The Cornered Cat
Marketing

A few days ago, A Girl and Her Gun posted this as her status on Facebook:

Got a request to post about a site(I have received several recently, some are good). It’s a gun range and the tagline is fun and safety. Big long section on attention to detail and saefty. The site has a host of half naked chicks ALL with their guns in the air and ALL with fingers on the trigger. Anyone want to guess what my answer was??

Like AGirl, I don’t care a bit how a woman chooses to make her living, as long as it’s legal and harms no one else. However, I agree with her that the image of women handling firearms dangerously or carelessly isn’t one I want to promote and it sure isn’t one I want to encourage. That’s something I’ve worked against for more than ten years now, after all. The old joke about how guys won’t even notice the firearm in the picture—let alone what the woman’s trigger finger is doing—just doesn’t cut it for me. I wouldn’t want to be associated with any company that pictures dangerous behavior in their ads.

But there’s something else I wanted to say about this. Two things, really. First, I’m a capitalist and a believer in both free speech and a free market. When marketing offends or simply fails to reach its intended audience, the audience should simply walk away. And for the most part, we do. I don’t have a problem with this at all. It’s the way things should work in a free society.

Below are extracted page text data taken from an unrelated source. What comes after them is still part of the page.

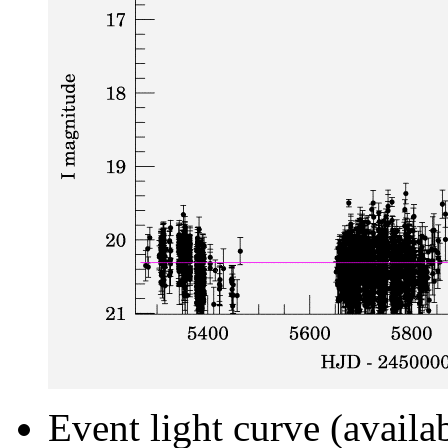
Event light curve (availa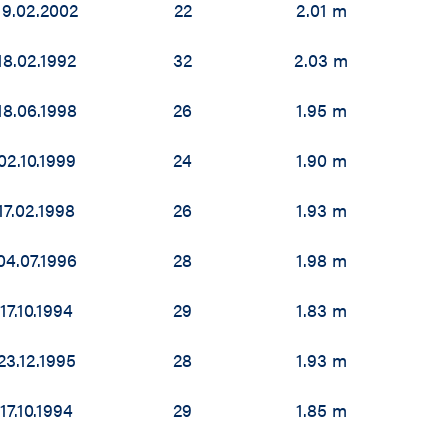
19.02.2002
22
2.01 m
18.02.1992
32
2.03 m
18.06.1998
26
1.95 m
02.10.1999
24
1.90 m
17.02.1998
26
1.93 m
04.07.1996
28
1.98 m
17.10.1994
29
1.83 m
23.12.1995
28
1.93 m
17.10.1994
29
1.85 m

My second point relates directly to my first: I avoid buying guns or gun-related products from companies that use near-naked, “sex sells” marketing because such ads make it clear that the company does not want my business, or the business of any other woman. Oh, they’re happy enough to sell stuff to us, if we’re willing to buy it from them. But they aren’t after our business. Marketing efforts like this just show that the company marketing managers don’t believe women are part of the gun-buying public, and that they don’t care whether we buy from them or not. If they did want our dollars, they would tone down the pure sex sale, and go instead for an approach that could appeal to all of us.

When a company isn’t after our business, why should we give it to them?